(Document layout detection data)
□ □ □

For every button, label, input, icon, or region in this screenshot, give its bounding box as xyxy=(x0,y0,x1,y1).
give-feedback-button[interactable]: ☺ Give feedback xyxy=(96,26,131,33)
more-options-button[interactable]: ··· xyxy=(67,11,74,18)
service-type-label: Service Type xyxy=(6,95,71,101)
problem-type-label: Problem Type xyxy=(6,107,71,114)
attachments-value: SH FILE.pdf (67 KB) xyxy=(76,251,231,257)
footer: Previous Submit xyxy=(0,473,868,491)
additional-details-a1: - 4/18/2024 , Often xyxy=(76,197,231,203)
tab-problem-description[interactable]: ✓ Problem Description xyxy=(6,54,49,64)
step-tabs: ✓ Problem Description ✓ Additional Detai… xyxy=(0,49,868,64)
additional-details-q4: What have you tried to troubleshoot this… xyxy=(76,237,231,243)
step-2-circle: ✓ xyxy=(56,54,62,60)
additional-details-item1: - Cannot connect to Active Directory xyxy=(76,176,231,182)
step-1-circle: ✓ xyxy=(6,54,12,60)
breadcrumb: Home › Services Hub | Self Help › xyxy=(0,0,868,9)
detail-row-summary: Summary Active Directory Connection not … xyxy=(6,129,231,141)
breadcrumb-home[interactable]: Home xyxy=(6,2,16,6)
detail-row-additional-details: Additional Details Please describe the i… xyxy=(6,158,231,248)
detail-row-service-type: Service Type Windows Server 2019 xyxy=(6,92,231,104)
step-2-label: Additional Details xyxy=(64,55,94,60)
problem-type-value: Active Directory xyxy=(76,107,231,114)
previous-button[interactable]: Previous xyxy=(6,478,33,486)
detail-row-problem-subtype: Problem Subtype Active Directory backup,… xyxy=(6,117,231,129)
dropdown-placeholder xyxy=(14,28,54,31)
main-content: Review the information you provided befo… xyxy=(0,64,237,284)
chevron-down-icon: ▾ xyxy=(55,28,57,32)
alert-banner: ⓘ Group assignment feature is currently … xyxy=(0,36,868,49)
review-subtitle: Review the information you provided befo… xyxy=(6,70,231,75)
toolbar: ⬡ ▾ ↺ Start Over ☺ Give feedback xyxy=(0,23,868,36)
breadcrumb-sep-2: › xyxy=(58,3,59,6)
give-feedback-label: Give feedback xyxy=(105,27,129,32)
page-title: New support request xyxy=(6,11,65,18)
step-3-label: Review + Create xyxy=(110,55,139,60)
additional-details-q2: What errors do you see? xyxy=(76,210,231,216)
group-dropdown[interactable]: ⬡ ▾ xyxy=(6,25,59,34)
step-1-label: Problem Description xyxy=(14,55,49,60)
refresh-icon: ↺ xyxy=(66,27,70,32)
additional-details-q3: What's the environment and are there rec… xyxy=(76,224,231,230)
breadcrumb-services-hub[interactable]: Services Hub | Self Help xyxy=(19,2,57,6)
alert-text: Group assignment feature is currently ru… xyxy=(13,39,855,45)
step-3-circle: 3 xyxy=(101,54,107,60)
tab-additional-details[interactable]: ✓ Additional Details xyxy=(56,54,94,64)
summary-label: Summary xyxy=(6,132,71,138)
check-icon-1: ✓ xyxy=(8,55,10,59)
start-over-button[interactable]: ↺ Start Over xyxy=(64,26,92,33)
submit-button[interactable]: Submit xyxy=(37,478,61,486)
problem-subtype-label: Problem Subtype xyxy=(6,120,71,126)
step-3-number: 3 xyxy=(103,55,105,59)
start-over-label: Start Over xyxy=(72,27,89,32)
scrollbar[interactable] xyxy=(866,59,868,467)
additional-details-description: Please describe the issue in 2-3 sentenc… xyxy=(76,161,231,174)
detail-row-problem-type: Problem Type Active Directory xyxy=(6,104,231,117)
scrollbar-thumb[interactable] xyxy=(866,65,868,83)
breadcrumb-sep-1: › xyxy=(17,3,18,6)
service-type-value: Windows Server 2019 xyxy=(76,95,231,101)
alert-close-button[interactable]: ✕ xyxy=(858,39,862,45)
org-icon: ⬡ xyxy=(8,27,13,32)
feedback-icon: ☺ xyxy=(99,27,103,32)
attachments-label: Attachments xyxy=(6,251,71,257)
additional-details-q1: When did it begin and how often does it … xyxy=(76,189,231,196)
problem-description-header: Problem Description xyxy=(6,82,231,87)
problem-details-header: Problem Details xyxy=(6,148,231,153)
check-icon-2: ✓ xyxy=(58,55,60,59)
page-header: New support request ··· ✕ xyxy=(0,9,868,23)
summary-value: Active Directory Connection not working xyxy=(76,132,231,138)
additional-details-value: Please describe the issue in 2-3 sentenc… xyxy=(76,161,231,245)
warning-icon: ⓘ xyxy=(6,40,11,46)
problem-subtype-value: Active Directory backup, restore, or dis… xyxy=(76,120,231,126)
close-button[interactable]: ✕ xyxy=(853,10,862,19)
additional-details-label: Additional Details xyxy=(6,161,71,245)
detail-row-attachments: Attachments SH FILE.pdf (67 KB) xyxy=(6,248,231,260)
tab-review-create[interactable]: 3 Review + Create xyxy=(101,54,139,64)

□ □ □

* Work request:
Restate every record verbatim.

* Response below:
For every button, label, input, icon, or region in this screenshot, give its bounding box as xyxy=(x0,y0,x1,y1).
give-feedback-button[interactable]: ☺ Give feedback xyxy=(96,26,131,33)
more-options-button[interactable]: ··· xyxy=(67,11,74,18)
service-type-label: Service Type xyxy=(6,95,71,101)
problem-type-label: Problem Type xyxy=(6,107,71,114)
attachments-value: SH FILE.pdf (67 KB) xyxy=(76,251,231,257)
footer: Previous Submit xyxy=(0,473,868,491)
additional-details-a1: - 4/18/2024 , Often xyxy=(76,197,231,203)
tab-problem-description[interactable]: ✓ Problem Description xyxy=(6,54,49,64)
step-tabs: ✓ Problem Description ✓ Additional Detai… xyxy=(0,49,868,64)
additional-details-q4: What have you tried to troubleshoot this… xyxy=(76,237,231,243)
step-2-circle: ✓ xyxy=(56,54,62,60)
additional-details-item1: - Cannot connect to Active Directory xyxy=(76,176,231,182)
step-1-circle: ✓ xyxy=(6,54,12,60)
breadcrumb: Home › Services Hub | Self Help › xyxy=(0,0,868,9)
detail-row-summary: Summary Active Directory Connection not … xyxy=(6,129,231,141)
breadcrumb-home[interactable]: Home xyxy=(6,2,16,6)
detail-row-additional-details: Additional Details Please describe the i… xyxy=(6,158,231,248)
detail-row-service-type: Service Type Windows Server 2019 xyxy=(6,92,231,104)
step-2-label: Additional Details xyxy=(64,55,94,60)
problem-type-value: Active Directory xyxy=(76,107,231,114)
previous-button[interactable]: Previous xyxy=(6,478,33,486)
detail-row-problem-subtype: Problem Subtype Active Directory backup,… xyxy=(6,117,231,129)
dropdown-placeholder xyxy=(14,28,54,31)
main-content: Review the information you provided befo… xyxy=(0,64,237,284)
chevron-down-icon: ▾ xyxy=(55,28,57,32)
alert-banner: ⓘ Group assignment feature is currently … xyxy=(0,36,868,49)
review-subtitle: Review the information you provided befo… xyxy=(6,70,231,75)
toolbar: ⬡ ▾ ↺ Start Over ☺ Give feedback xyxy=(0,23,868,36)
breadcrumb-sep-2: › xyxy=(58,3,59,6)
give-feedback-label: Give feedback xyxy=(105,27,129,32)
page-title: New support request xyxy=(6,11,65,18)
step-3-label: Review + Create xyxy=(110,55,139,60)
additional-details-q2: What errors do you see? xyxy=(76,210,231,216)
group-dropdown[interactable]: ⬡ ▾ xyxy=(6,25,59,34)
step-1-label: Problem Description xyxy=(14,55,49,60)
refresh-icon: ↺ xyxy=(66,27,70,32)
additional-details-q3: What's the environment and are there rec… xyxy=(76,224,231,230)
breadcrumb-services-hub[interactable]: Services Hub | Self Help xyxy=(19,2,57,6)
alert-text: Group assignment feature is currently ru… xyxy=(13,39,855,45)
step-3-circle: 3 xyxy=(101,54,107,60)
tab-additional-details[interactable]: ✓ Additional Details xyxy=(56,54,94,64)
summary-label: Summary xyxy=(6,132,71,138)
check-icon-1: ✓ xyxy=(8,55,10,59)
start-over-button[interactable]: ↺ Start Over xyxy=(64,26,92,33)
submit-button[interactable]: Submit xyxy=(37,478,61,486)
problem-subtype-label: Problem Subtype xyxy=(6,120,71,126)
step-3-number: 3 xyxy=(103,55,105,59)
start-over-label: Start Over xyxy=(72,27,89,32)
scrollbar[interactable] xyxy=(866,59,868,467)
additional-details-description: Please describe the issue in 2-3 sentenc… xyxy=(76,161,231,174)
detail-row-problem-type: Problem Type Active Directory xyxy=(6,104,231,117)
scrollbar-thumb[interactable] xyxy=(866,65,868,83)
breadcrumb-sep-1: › xyxy=(17,3,18,6)
service-type-value: Windows Server 2019 xyxy=(76,95,231,101)
alert-close-button[interactable]: ✕ xyxy=(858,39,862,45)
org-icon: ⬡ xyxy=(8,27,13,32)
feedback-icon: ☺ xyxy=(99,27,103,32)
attachments-label: Attachments xyxy=(6,251,71,257)
additional-details-q1: When did it begin and how often does it … xyxy=(76,189,231,196)
problem-description-header: Problem Description xyxy=(6,82,231,87)
problem-details-header: Problem Details xyxy=(6,148,231,153)
check-icon-2: ✓ xyxy=(58,55,60,59)
page-header: New support request ··· ✕ xyxy=(0,9,868,23)
summary-value: Active Directory Connection not working xyxy=(76,132,231,138)
additional-details-value: Please describe the issue in 2-3 sentenc… xyxy=(76,161,231,245)
warning-icon: ⓘ xyxy=(6,40,11,46)
problem-subtype-value: Active Directory backup, restore, or dis… xyxy=(76,120,231,126)
close-button[interactable]: ✕ xyxy=(853,10,862,19)
additional-details-label: Additional Details xyxy=(6,161,71,245)
detail-row-attachments: Attachments SH FILE.pdf (67 KB) xyxy=(6,248,231,260)
tab-review-create[interactable]: 3 Review + Create xyxy=(101,54,139,64)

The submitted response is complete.